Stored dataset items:
BEGIN

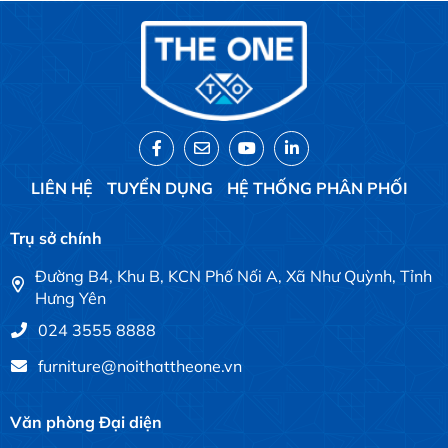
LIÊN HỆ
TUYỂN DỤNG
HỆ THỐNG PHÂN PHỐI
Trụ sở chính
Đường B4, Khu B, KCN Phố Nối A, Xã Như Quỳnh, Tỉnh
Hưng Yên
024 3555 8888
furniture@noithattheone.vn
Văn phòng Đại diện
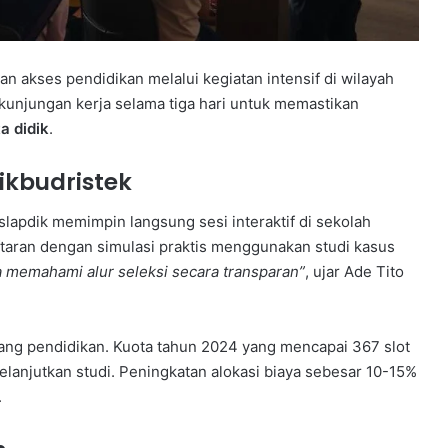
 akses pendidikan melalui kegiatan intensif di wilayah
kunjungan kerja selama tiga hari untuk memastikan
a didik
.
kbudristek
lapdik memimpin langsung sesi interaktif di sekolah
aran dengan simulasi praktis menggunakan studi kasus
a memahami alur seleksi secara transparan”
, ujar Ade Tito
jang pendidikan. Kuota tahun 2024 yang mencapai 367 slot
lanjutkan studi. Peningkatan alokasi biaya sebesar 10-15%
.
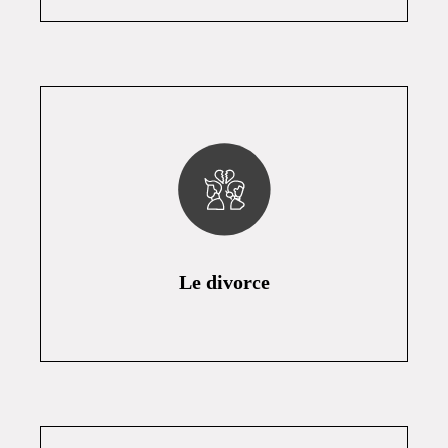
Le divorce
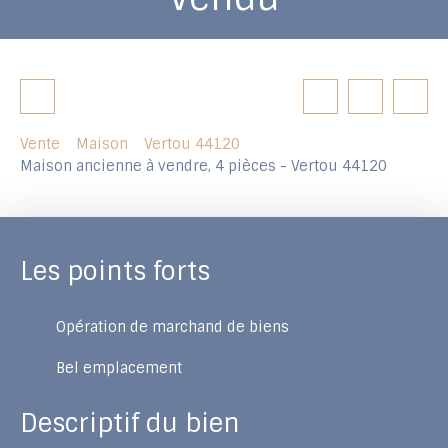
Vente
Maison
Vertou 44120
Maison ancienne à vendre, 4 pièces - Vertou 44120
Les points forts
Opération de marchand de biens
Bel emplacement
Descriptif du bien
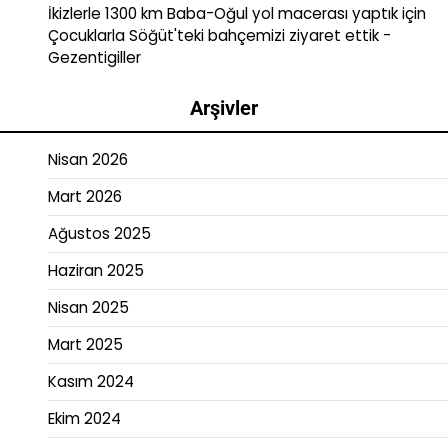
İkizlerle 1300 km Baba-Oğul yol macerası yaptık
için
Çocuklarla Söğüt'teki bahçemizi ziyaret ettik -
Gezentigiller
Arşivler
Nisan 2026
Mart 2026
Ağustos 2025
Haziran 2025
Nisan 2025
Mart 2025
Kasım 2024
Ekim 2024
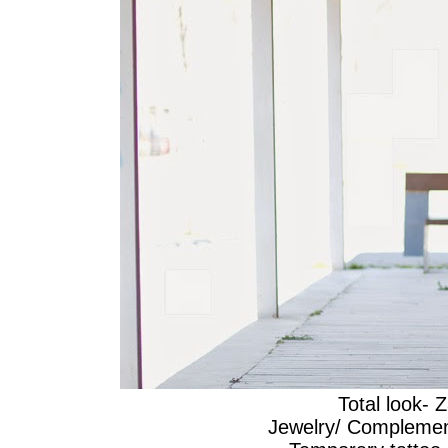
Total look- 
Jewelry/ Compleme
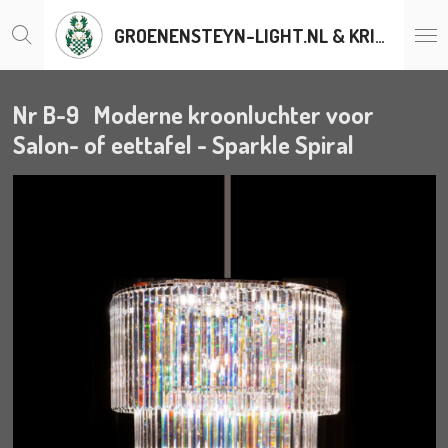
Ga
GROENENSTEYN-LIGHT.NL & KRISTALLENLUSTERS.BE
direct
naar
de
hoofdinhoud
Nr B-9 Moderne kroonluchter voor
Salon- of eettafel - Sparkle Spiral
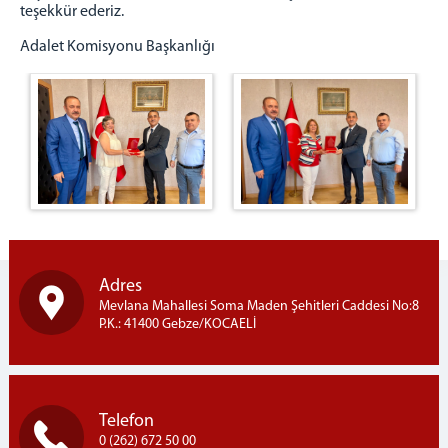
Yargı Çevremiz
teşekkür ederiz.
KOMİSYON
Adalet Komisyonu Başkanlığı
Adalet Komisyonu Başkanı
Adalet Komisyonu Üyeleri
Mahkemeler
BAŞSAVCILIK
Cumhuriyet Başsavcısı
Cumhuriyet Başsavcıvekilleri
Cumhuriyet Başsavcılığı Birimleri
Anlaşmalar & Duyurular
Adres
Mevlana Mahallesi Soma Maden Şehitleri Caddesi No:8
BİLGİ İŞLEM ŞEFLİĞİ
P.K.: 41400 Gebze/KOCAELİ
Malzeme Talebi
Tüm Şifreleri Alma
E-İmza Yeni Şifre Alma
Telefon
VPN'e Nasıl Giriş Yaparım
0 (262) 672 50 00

END

> **Work instructions**:
The result should be a word-for-word restatement of all the data, without images.

> **Problem solution**:
LIÊN HỆ
TUYỂN DỤNG
HỆ THỐNG PHÂN PHỐI
Trụ sở chính
Đường B4, Khu B, KCN Phố Nối A, Xã Như Quỳnh, Tỉnh
Hưng Yên
024 3555 8888
furniture@noithattheone.vn
Văn phòng Đại diện
 akses pendidikan melalui kegiatan intensif di wilayah
kunjungan kerja selama tiga hari untuk memastikan
a didik
.
kbudristek
lapdik memimpin langsung sesi interaktif di sekolah
aran dengan simulasi praktis menggunakan studi kasus
a memahami alur seleksi secara transparan”
, ujar Ade Tito
jang pendidikan. Kuota tahun 2024 yang mencapai 367 slot
lanjutkan studi. Peningkatan alokasi biaya sebesar 10-15%
.
Le divorce
Vente
Maison
Vertou 44120
Maison ancienne à vendre, 4 pièces - Vertou 44120
Les points forts
Opération de marchand de biens
Bel emplacement
Descriptif du bien
İkizlerle 1300 km Baba-Oğul yol macerası yaptık
için
Çocuklarla Söğüt'teki bahçemizi ziyaret ettik -
Gezentigiller
Arşivler
Nisan 2026
Mart 2026
Ağustos 2025
Haziran 2025
Nisan 2025
Mart 2025
Kasım 2024
Ekim 2024
Total look- 
Jewelry/ Compleme
Ga
GROENENSTEYN-LIGHT.NL & KRISTALLENLUSTERS.BE
direct
naar
de
hoofdinhoud
Nr B-9 Moderne kroonluchter voor
Salon- of eettafel - Sparkle Spiral
Yargı Çevremiz
teşekkür ederiz.
KOMİSYON
Adalet Komisyonu Başkanlığı
Adalet Komisyonu Başkanı
Adalet Komisyonu Üyeleri
Mahkemeler
BAŞSAVCILIK
Cumhuriyet Başsavcısı
Cumhuriyet Başsavcıvekilleri
Cumhuriyet Başsavcılığı Birimleri
Anlaşmalar & Duyurular
Adres
Mevlana Mahallesi Soma Maden Şehitleri Caddesi No:8
BİLGİ İŞLEM ŞEFLİĞİ
P.K.: 41400 Gebze/KOCAELİ
Malzeme Talebi
Tüm Şifreleri Alma
E-İmza Yeni Şifre Alma
Telefon
VPN'e Nasıl Giriş Yaparım
0 (262) 672 50 00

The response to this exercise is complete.